--- Aim of the exercise ---
Below this sentence is a listing; return exactly its lines from the one with "gigantesque de SHIB." to the one with "Voter pour cet article", both kept, and nothing more.

--- Data supplied ---
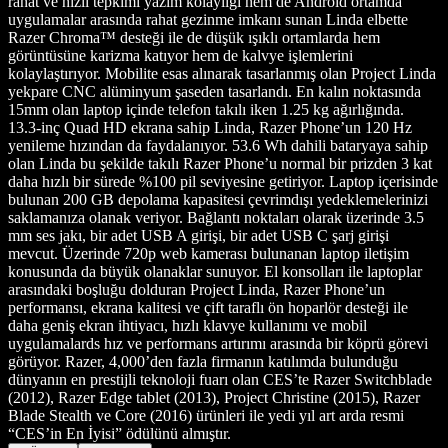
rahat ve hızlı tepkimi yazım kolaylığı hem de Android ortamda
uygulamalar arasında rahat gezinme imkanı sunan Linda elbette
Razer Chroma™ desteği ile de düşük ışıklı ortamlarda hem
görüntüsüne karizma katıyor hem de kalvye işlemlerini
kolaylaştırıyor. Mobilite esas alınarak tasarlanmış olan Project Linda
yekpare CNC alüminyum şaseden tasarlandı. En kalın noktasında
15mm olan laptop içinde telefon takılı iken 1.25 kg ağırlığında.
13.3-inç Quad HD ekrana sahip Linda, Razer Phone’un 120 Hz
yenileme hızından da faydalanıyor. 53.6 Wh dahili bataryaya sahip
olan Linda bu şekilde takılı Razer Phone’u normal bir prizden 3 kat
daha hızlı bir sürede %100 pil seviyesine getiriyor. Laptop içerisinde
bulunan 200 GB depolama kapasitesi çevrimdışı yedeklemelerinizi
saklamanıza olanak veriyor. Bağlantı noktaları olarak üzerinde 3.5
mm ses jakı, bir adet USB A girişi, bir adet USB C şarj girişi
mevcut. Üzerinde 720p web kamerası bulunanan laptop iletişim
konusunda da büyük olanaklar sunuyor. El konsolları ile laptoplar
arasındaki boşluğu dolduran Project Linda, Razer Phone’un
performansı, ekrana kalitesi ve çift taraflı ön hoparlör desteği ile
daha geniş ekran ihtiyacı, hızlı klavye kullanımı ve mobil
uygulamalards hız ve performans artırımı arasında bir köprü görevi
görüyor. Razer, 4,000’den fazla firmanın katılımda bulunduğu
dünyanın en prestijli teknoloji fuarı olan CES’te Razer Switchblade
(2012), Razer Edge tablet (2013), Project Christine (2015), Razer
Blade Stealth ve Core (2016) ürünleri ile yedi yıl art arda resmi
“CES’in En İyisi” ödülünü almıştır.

---

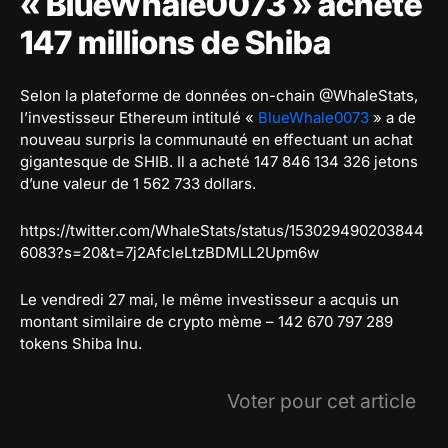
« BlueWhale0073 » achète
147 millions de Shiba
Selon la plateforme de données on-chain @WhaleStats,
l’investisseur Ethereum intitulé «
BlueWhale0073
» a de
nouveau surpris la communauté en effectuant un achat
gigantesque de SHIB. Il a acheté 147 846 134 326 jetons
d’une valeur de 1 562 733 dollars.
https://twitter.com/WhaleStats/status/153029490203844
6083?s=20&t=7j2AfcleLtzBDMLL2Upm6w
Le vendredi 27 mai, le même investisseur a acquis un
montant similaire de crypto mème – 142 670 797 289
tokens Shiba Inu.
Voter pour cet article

--- Written reply ---
gigantesque de SHIB. Il a acheté 147 846 134 326 jetons
d’une valeur de 1 562 733 dollars.
https://twitter.com/WhaleStats/status/153029490203844
6083?s=20&t=7j2AfcleLtzBDMLL2Upm6w
Le vendredi 27 mai, le même investisseur a acquis un
montant similaire de crypto mème – 142 670 797 289
tokens Shiba Inu.
Voter pour cet article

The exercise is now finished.